Not so fast. Then she tried an experiment. She set up a new email address using a male pseudonym and submitted the same cover letter and pages to a different 50 agents using her male name. This time, she got 17 manuscript requests.
Agents said that Catherine Nichols’s work contained “beautiful writing, but your main character isn’t very plucky, is she?” However, responses to her male name, even when the manuscript was rejected, included adjectives such as “clever,” “well-constructed,” or “exciting.”
Nichols avoided sending her submission to the same agents, but in one case, an agent who’d rejected Catherine’s book asked to read the book by her male name, and then asked to send that book to a more senior agent.

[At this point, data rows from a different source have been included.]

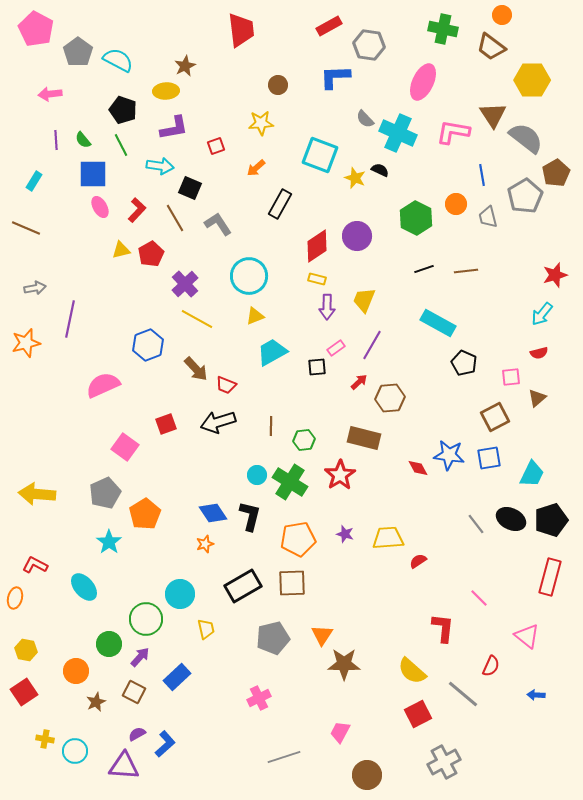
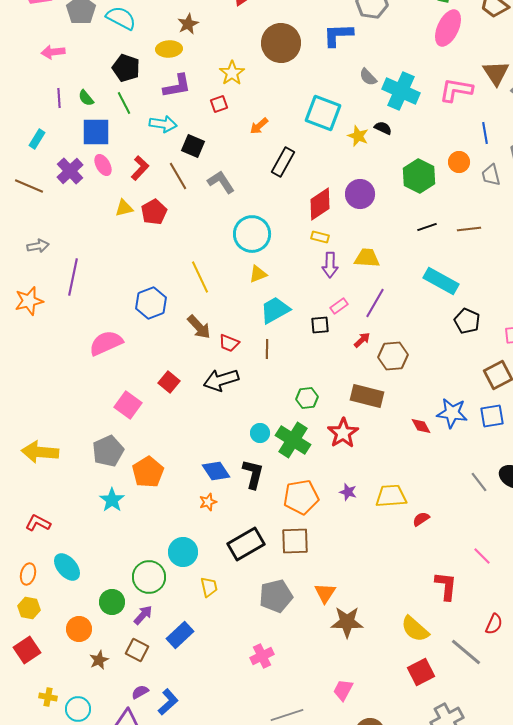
pink ellipse: (423, 82) -> (448, 28), moved
brown circle: (278, 85) -> (281, 43), size x2.0
yellow star: (261, 123) -> (232, 73), moved, turned -30
purple cross: (185, 284) -> (70, 171), moved
yellow trapezoid: (364, 300) -> (367, 258), turned 72
yellow line: (197, 319) -> (200, 277), turned 36
red square: (166, 424) -> (169, 382), turned -30
brown line: (271, 426) -> (267, 349), moved
cyan ellipse: (84, 587) -> (67, 567), moved
orange ellipse: (15, 598) -> (28, 574), moved

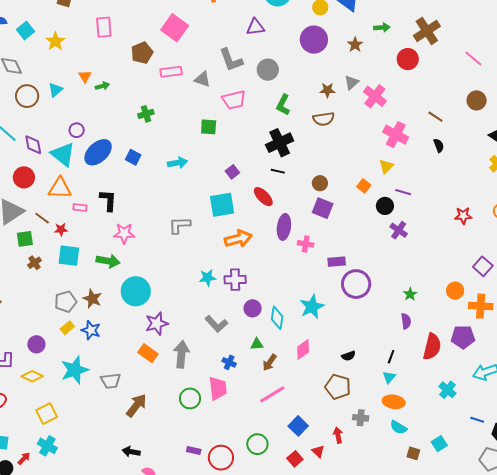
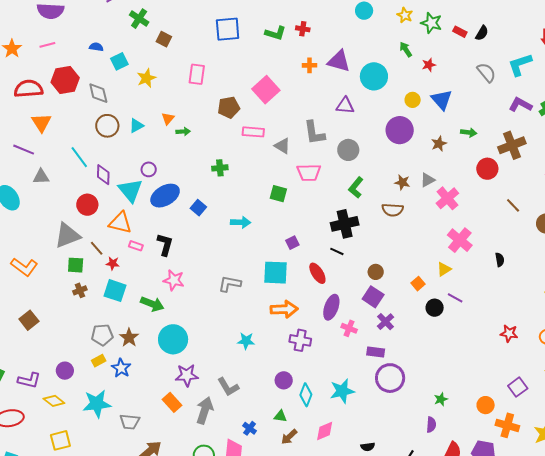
brown line: (435, 117) -> (513, 205), moved
purple cross: (399, 230) -> (386, 322), moved
purple cross: (235, 280) -> (300, 340), moved
gray L-shape: (216, 324) -> (228, 387), moved

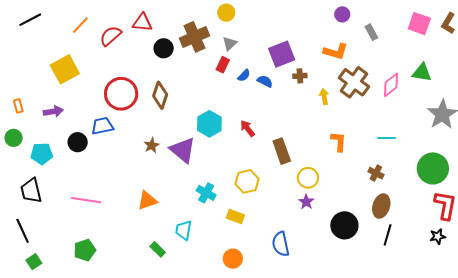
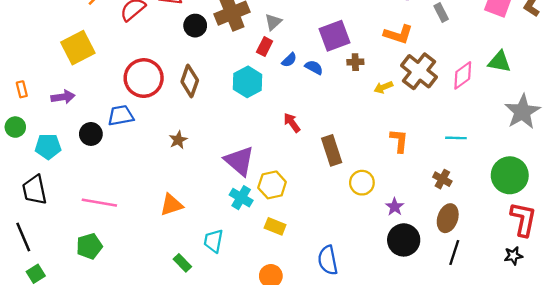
yellow arrow: (324, 97) -> (383, 87), turned -105
cyan hexagon: (209, 124) -> (248, 82), moved
purple triangle: (183, 150) -> (239, 161), moved
yellow hexagon: (247, 181) -> (272, 185), moved
purple star: (306, 202) -> (395, 207), moved
green pentagon: (85, 250) -> (89, 246), moved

The 50 agents, Nichols reports in an essay she wrote for Jezebel, were both men and women. “[B]ias would hardly have a chance to damage people if it weren’t pervasive,” she writes.
The literary world has been scrutinized for its anti-woman bias. The 2014 Vida survey shows that there are both far fewer female reviewers and female authors reviewed, and author Nicola Griffith recently surveyed novels featuring male protagonists and learned that they’re more likely to win literary awards.
Does this story have a happy ending? Would I be a romance novelist if it didn’t? Nichols has used the comments she received as her male counterpart to rework her novel and now has an agent. That’s great news.
But in the worlds of romance, women’s fiction, and young adult novels, female authors rule. We’re the vast majority of the writers, reviewers, and prize winners. That’s one of the reasons I started writing romance novels in the first place. And today—knowing that I’m in such great company—makes me very happy.